European Retinoblastoma Imaging Collaboration

Research output: Contribution to JournalArticleAcademicpeer-review


OBJECTIVE: To investigate prevalence and MRI phenotype of retinoblastoma-associated orbital cellulitis. Additionally, this study aimed to identify postlaminar optic nerve enhancement patterns differentiating between inflammation and tumor invasion.

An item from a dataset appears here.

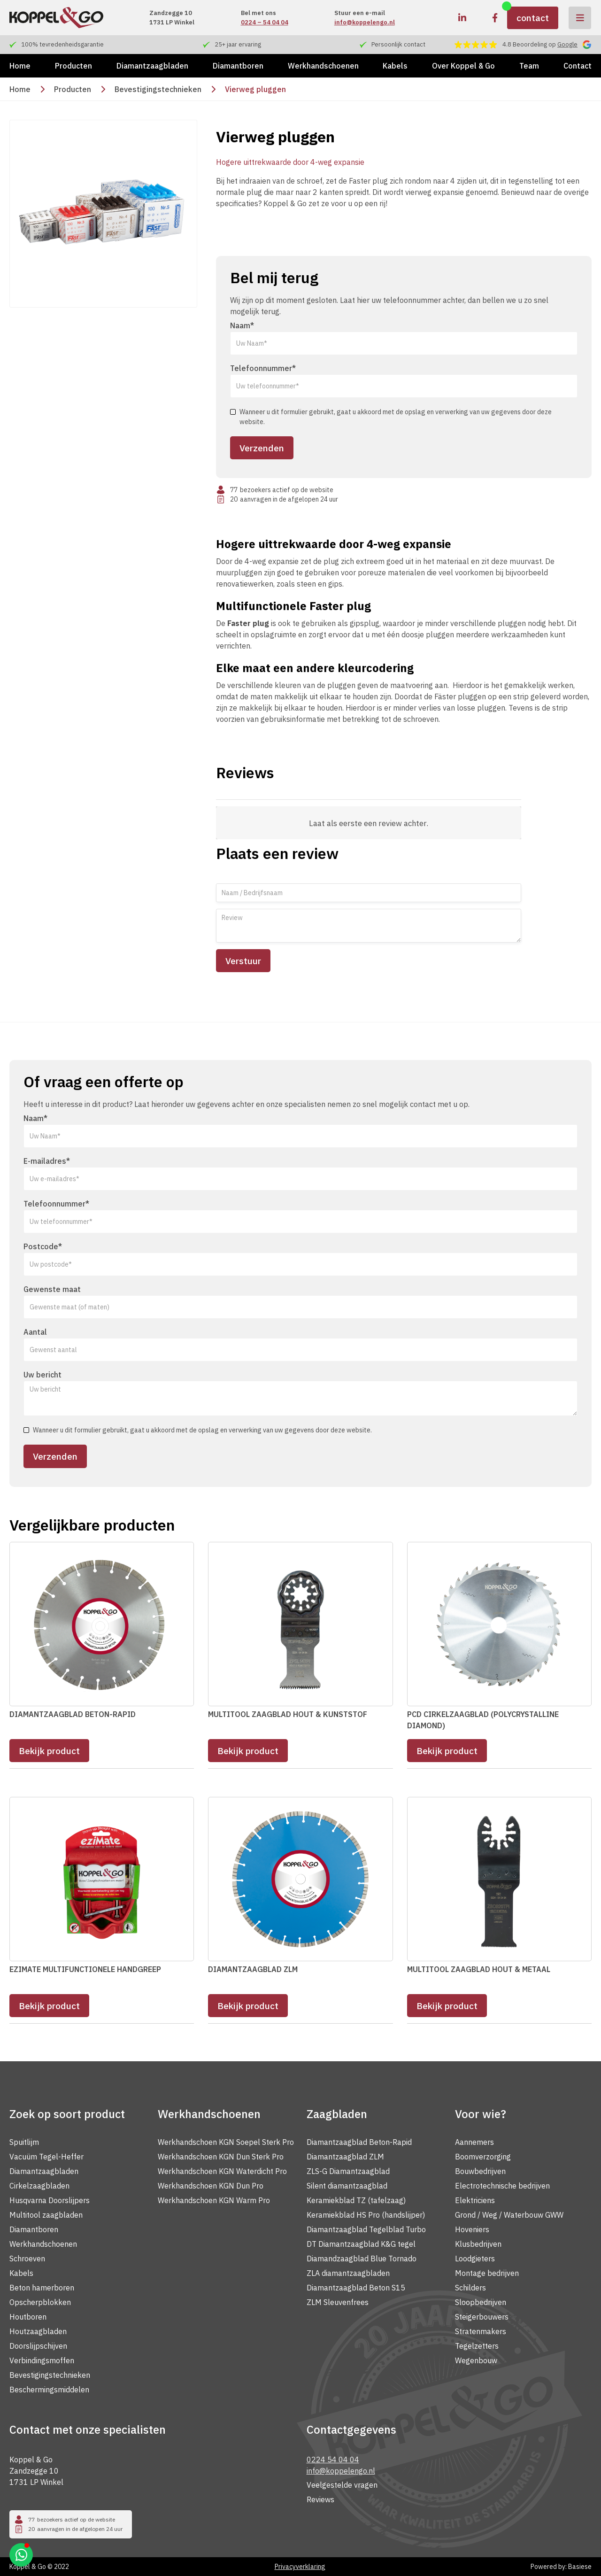  I want to click on Werkhandschoen KGN Dun Pro, so click(210, 2185).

DESIGN: A monocenter cohort study assessed the prevalence of orbital cellulitis features on MRI in retinoblastoma patients. A multicenter case-control study compared MRI features of the retinoblastoma-associated orbital cellulitis cases with retinoblastoma controls.

SUBJECTS: A consecutive retinoblastoma patient cohort of 236 patients (311 eyes) was retrospectively investigated. Subsequently, 30 retinoblastoma cases with orbital cellulitis were compared with 30 matched retinoblastoma controls without cellulitis.

METHODS: In the cohort study, retinoblastoma MRI scans were scored on presence of inflammatory features. In the case-control study MRI scans were scored on intraocular features and postlaminar optic nerve enhancement patterns. Postlaminar enhancement patterns were compared with histopathologic assessment of postlaminar tumor invasion. Interreader agreement was assessed and exact tests with Bonferroni-correction were adopted for statistical comparisons.

MAIN OUTCOME MEASURES: Prevalence of retinoblastoma-associated orbital cellulitis on MRI was calculated. Frequency of intra-ocular MRI features were compared between orbital cellulitis cases and controls. Sensitivity and specificity of postlaminar optic nerve patterns for detection of postlaminar tumor invasion was assessed.

RESULTS: The MRI prevalence of retinoblastoma-associated orbital cellulitis was 6.8% (16/236). Retinoblastoma with orbital cellulitis showed significantly more tumor necrosis, uveal abnormalities (inflammation, hemorrhage and necrosis), lens luxation (all P < 0.001), and a larger eye size (P = 0.012). The inflammatory pattern of optic nerve enhancement (strong enhancement similar to adjacent choroid) was solely found in orbital cellulitis cases, of which none (0/16) showed tumor invasion on histopathology. Of patients with invasive pattern enhancement, 50% (5/10) showed tumor invasion on histopathology. Considering these different enhancement patterns, i.e. suggestive for either inflammation or tumor invasion, increased specificity for detection of postlaminar tumor invasion within the context of orbital cellulitis from 32% (95%CI:16-52%) to 89% (95%CI:72-98%).

CONCLUSIONS: Retinoblastoma cases presenting with orbital cellulitis show MRI findings of a larger eye size, extensive tumor necrosis, uveal abnormalities, and lens luxation. MRI contrast enhancement patterns within the postlaminar optic nerve can differentiate between tumor invasion and inflammatory changes.